JAN 13.167009 FEB 14.656239 MAR 17.774872 APR 21.054274 MAY 23.233846 JUN 23.838291 JUL 23.718462 AUG 23.386838 SEP 22.228974 OCT 19.735299 NOV 16.255470 DEC 13.735641 dtype: float64

*loc*is used to access values by labels. Here we are accessing columns from ‘JAN’ through ‘DEC’.*loc*when used with [] returns a Series.*loc*when used with [[]] returns a DataFrame.*mean()*does not need an explanation.

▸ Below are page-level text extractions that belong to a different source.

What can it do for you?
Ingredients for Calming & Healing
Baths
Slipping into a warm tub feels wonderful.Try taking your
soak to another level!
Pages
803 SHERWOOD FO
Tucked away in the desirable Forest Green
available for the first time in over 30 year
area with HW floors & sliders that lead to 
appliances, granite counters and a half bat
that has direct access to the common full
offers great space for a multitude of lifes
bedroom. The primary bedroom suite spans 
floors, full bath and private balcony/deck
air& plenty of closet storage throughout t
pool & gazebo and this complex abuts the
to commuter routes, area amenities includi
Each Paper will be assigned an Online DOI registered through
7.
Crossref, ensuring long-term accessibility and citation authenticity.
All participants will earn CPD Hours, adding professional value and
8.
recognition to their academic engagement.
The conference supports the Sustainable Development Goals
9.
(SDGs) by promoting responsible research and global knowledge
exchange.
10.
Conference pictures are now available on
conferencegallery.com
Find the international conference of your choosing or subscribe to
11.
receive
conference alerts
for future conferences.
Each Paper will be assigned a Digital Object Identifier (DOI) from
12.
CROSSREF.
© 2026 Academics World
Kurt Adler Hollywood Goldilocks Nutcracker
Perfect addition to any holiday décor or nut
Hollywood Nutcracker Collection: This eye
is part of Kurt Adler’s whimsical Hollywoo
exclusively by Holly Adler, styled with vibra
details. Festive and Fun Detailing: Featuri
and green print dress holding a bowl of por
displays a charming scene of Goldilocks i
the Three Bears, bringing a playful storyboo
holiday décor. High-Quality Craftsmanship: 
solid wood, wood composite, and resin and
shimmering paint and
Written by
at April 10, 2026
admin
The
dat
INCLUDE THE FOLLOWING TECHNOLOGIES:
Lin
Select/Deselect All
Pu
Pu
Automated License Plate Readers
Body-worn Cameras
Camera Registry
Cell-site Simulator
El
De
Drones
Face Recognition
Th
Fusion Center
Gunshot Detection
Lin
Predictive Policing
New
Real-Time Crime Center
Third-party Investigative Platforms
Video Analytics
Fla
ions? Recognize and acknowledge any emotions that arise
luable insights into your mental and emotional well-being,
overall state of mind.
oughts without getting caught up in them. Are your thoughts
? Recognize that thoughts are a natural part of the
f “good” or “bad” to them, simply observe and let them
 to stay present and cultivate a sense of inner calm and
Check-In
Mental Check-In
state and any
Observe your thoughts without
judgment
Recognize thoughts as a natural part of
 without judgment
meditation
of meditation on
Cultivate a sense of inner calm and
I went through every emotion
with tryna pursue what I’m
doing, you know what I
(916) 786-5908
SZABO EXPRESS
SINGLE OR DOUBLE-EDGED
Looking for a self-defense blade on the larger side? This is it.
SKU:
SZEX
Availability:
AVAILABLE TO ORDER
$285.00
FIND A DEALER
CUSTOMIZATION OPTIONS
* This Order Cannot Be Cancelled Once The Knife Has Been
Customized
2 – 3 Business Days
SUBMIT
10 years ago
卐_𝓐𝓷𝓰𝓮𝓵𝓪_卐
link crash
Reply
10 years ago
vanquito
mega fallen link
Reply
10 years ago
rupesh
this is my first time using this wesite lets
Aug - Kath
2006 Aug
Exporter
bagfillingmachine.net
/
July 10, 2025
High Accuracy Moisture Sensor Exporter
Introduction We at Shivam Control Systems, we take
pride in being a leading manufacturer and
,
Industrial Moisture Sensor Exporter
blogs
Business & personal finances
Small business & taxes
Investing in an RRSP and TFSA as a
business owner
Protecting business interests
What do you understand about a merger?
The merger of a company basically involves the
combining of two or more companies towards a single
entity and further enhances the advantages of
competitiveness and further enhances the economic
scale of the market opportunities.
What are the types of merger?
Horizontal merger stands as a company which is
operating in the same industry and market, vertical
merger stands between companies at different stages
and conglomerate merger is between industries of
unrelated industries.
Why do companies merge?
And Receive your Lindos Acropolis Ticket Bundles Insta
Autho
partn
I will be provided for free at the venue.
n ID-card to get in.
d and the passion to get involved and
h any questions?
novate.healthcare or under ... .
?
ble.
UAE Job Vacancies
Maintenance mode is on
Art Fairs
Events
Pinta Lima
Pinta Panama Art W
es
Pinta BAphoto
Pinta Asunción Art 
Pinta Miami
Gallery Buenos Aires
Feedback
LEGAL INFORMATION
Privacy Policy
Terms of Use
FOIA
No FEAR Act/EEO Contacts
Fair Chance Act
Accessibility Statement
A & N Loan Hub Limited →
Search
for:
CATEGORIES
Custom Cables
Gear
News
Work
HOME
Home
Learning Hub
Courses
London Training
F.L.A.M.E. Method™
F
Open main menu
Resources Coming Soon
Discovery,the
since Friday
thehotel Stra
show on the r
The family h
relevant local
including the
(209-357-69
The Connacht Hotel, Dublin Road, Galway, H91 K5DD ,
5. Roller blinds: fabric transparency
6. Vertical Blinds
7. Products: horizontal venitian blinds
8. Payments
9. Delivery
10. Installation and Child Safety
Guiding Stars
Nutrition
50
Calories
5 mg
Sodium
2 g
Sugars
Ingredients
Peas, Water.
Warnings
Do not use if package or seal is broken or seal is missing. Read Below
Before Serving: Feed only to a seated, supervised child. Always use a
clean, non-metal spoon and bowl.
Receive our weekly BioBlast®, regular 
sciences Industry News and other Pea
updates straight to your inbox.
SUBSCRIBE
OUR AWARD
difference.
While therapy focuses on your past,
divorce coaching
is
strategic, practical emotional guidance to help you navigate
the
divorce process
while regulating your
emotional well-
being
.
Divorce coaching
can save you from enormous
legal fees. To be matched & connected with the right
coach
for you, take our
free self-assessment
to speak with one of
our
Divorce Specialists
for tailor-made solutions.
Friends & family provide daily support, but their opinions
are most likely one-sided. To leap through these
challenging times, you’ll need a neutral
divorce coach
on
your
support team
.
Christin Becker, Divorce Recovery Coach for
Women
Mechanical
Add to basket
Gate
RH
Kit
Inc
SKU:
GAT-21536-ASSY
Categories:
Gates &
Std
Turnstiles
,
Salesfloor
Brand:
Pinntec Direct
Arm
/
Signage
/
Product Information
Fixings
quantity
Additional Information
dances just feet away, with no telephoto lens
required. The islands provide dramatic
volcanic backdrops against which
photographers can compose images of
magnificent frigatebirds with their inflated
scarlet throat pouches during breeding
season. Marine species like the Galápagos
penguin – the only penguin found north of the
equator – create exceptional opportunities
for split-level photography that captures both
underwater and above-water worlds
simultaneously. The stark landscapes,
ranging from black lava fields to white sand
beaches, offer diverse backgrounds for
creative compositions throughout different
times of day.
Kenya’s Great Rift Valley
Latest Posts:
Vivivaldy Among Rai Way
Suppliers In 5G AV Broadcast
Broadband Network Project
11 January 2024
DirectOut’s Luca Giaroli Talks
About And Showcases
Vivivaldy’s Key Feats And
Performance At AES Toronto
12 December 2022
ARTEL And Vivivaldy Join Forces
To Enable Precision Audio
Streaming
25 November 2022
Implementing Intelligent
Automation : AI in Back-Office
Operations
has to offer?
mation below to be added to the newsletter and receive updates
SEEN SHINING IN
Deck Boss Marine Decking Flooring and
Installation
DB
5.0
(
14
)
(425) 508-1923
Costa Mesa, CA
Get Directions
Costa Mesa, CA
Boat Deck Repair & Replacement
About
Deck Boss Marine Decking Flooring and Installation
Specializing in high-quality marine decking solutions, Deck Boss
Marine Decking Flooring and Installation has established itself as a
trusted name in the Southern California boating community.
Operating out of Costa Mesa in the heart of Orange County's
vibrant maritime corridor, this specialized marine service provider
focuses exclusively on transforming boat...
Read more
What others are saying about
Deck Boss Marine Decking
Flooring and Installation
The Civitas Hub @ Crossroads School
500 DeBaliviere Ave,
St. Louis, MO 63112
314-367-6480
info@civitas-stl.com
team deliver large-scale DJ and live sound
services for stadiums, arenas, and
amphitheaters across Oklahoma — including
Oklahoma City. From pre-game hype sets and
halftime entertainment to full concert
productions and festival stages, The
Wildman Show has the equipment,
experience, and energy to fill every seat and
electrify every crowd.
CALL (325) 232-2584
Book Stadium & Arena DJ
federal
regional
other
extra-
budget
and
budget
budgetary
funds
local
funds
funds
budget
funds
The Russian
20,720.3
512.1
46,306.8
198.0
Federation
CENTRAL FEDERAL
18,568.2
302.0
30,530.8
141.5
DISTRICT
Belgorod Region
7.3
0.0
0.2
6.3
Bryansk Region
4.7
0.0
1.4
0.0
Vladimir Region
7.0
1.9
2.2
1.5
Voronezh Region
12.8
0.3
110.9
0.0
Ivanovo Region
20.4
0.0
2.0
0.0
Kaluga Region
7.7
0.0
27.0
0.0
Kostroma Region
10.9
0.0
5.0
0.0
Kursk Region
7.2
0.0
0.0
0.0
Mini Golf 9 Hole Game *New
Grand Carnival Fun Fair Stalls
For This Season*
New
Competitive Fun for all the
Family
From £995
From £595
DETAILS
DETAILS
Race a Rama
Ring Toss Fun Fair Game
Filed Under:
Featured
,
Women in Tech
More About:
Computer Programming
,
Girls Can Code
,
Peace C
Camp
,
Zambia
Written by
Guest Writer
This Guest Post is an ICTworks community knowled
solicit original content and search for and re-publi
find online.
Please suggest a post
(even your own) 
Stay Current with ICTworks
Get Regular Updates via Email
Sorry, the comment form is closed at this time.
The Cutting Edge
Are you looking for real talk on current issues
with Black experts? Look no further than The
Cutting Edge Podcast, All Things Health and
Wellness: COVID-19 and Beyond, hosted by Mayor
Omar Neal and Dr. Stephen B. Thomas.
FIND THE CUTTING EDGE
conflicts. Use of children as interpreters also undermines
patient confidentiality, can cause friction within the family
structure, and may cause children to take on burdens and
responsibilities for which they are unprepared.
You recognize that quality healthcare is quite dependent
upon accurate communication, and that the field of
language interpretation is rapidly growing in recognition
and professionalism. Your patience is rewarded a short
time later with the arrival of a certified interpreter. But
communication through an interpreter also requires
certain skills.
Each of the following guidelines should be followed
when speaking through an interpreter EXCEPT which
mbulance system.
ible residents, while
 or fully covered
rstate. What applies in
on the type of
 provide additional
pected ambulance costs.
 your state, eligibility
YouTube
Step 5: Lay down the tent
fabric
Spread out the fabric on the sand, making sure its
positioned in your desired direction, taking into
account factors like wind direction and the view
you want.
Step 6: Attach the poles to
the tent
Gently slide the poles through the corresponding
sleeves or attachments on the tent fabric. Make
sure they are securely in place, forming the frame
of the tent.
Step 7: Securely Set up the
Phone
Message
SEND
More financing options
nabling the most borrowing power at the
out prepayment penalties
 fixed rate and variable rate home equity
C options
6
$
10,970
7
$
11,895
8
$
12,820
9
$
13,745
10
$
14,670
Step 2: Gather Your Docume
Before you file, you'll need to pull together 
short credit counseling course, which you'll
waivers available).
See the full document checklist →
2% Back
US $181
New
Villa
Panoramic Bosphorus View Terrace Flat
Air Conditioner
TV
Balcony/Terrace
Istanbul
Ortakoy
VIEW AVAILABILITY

### 10. Finding hottest seasons (1901-2017)

```
hottest_seasons = {'Winter' : temp['JAN-FEB'].idxmax(),
'Summer' : temp['MAR-MAY'].idxmax(),
'Monsoon': temp['JUN-SEP'].idxmax(),
'Autumn' : temp['OCT-DEC'].idxmax()}
print (hottest_seasons)
```

{'Winter': 2016, 'Summer': 2016, 'Monsoon': 2016, 'Autumn': 2017}

### 11. Finding the most extreme year

```
temp ['DIFF'] = temp.loc[:,'JAN':'DEC'].max(axis=1) - temp.loc[:,'JAN':'DEC'].min(axis=1)
temp.DIFF.idxmax()
```

1921

- Calculate min() and max() on JAN to DEC columns for each row
- Calculate difference = max – min for each row
- Add difference (DIFF) column to the dataframe
- Do idxmax() on DIFF column

### 12. Plotting Difference over Years

axes= plt.axes() axes.set_ylim([5,15]) axes.set_xlim([1901,2017]) plt.plot(temp.index, temp.DIFF) temp.DIFF.mean()

10.895128205128202

### 13. Looking into abnormal winters

```
year_dict = temp.loc[:,'JAN':'DEC'].to_dict(orient='index')
sorted_months = []
for key, value in year_dict.items():
sorted_months.append (sorted(value, key=value.get)[:4])
winter = sorted_months[:]
winter_set = []
for x in winter:
winter_set.append (set(x))
temp['WINTER'] = winter_set
winter_routine = max(sorted_months, key=sorted_months.count)
temp.WINTER [temp.WINTER != set(winter_routine)]
```

YEAR 1957 {FEB, JAN, MAR, DEC} 1976 {FEB, JAN, MAR, DEC} 1978 {FEB, JAN, MAR, DEC} 1979 {FEB, JAN, MAR, DEC} Name: WINTER, dtype: object

- Abnormal winters, here, mean a season of four months where most cold temperatures where at least one month is different from commonly observed set of winter months.